D'un bout à l'autre de ce livre tranquille, on sent que le poète Ducobu est aussi un homme à l'écoute des philosophies orientales — il place d'ailleurs en exergue cette belle citation d'une des grandes figures du bouddhisme zen, le Japonais Ryokan : «Ma demeure se trouve à la limite des nuages blancs.» Et même si ici la forme est autre, l'esprit du haïku n'est jamais loin : «Mousse soumise / à l'humeur de l'hiver / tu souris radieuse / d'être encore verte.

Les sobres photographies en noir et blanc de François Ducobu, véritables capteurs de la sérénité, ponctuent ce recueil et le font respirer un peu. Car, et c'est une légère ombre au tableau, l'éditeur a placé quatre quatrains par page. Comme on aurait mieux profité de ces textes dans une mise en page aérée, qui permette à l'oeil et à l'esprit d'accompagner le «méditant» ou simplement de s'évader un peu, après ou à côté du poème... Cela ne va guère dans le sens du propos de ce livre, grand ouvert à l'espace.

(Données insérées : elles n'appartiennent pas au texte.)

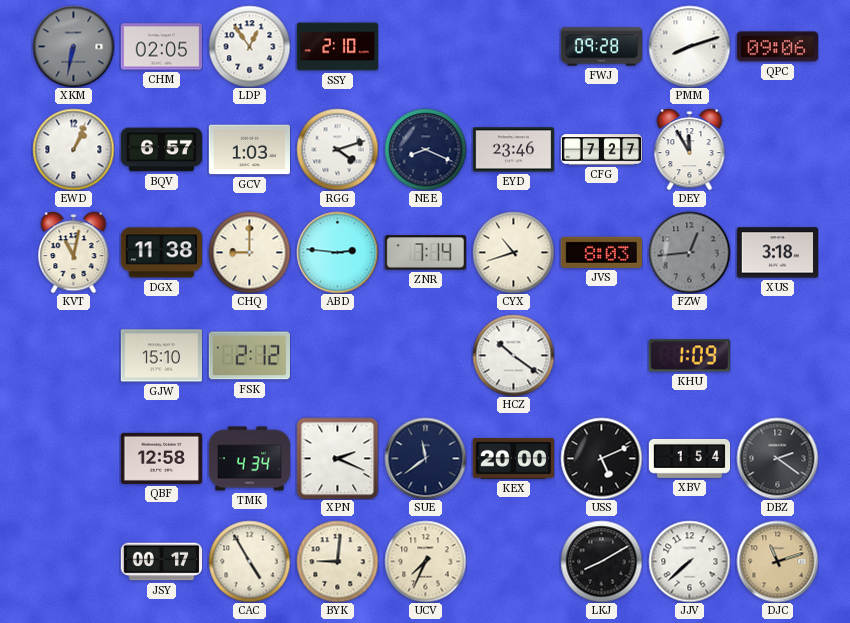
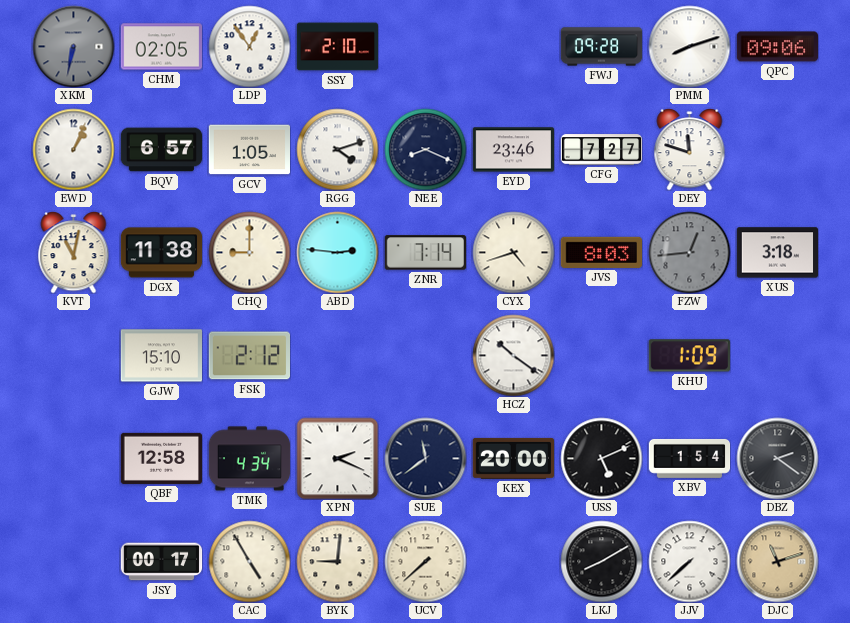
GCV: 1:03 -> 1:05
DEY: 11:55 -> 11:48
CYX: 10:42 -> 4:42
UCV: 7:34 -> 7:38
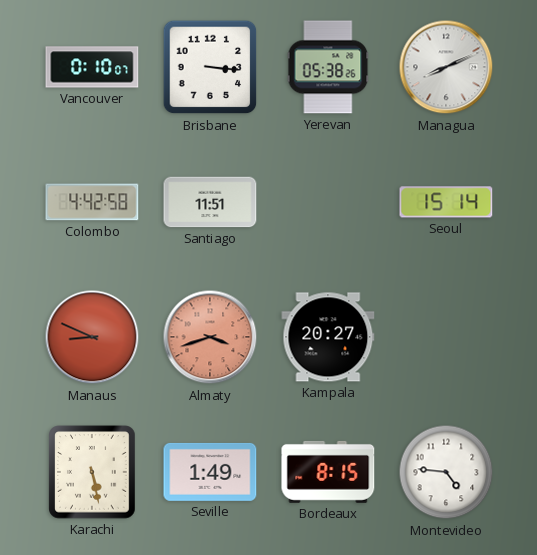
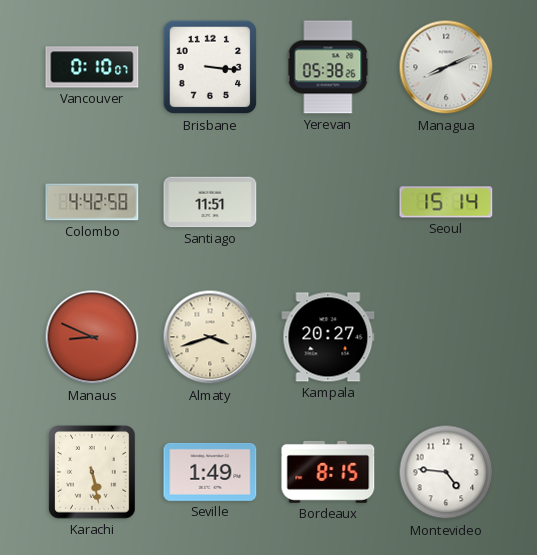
Almaty dial: salmon -> cream
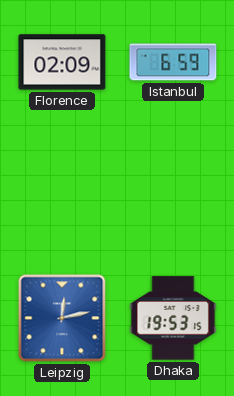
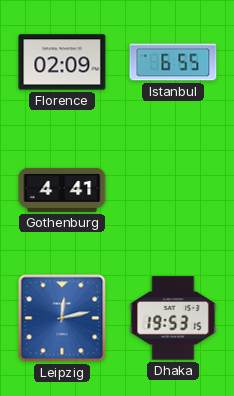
Istanbul: 6:59 -> 6:55
Gothenburg: none -> 4:41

Sur ce Siège sage, un poète est assis, entre attente et accueil, au centre d'un monde dont il invite le lecteur à déchiffrer la rumeur. Inspire, acclame, observe, prends-toi par la main sont autant d'injonctions à goûter à la vie dans ce qu'elle a de plus modeste et de plus éphémère. C'est une poésie saine, une poésie debout, qui espère en l'avenir, que nous propose cet écrivain qui médite, mais qui se défend bien qu'on attende de lui un message ou une morale. Car Ducobu, en fin de compte, ne nous propose qu'«un désert de vaines réponses.»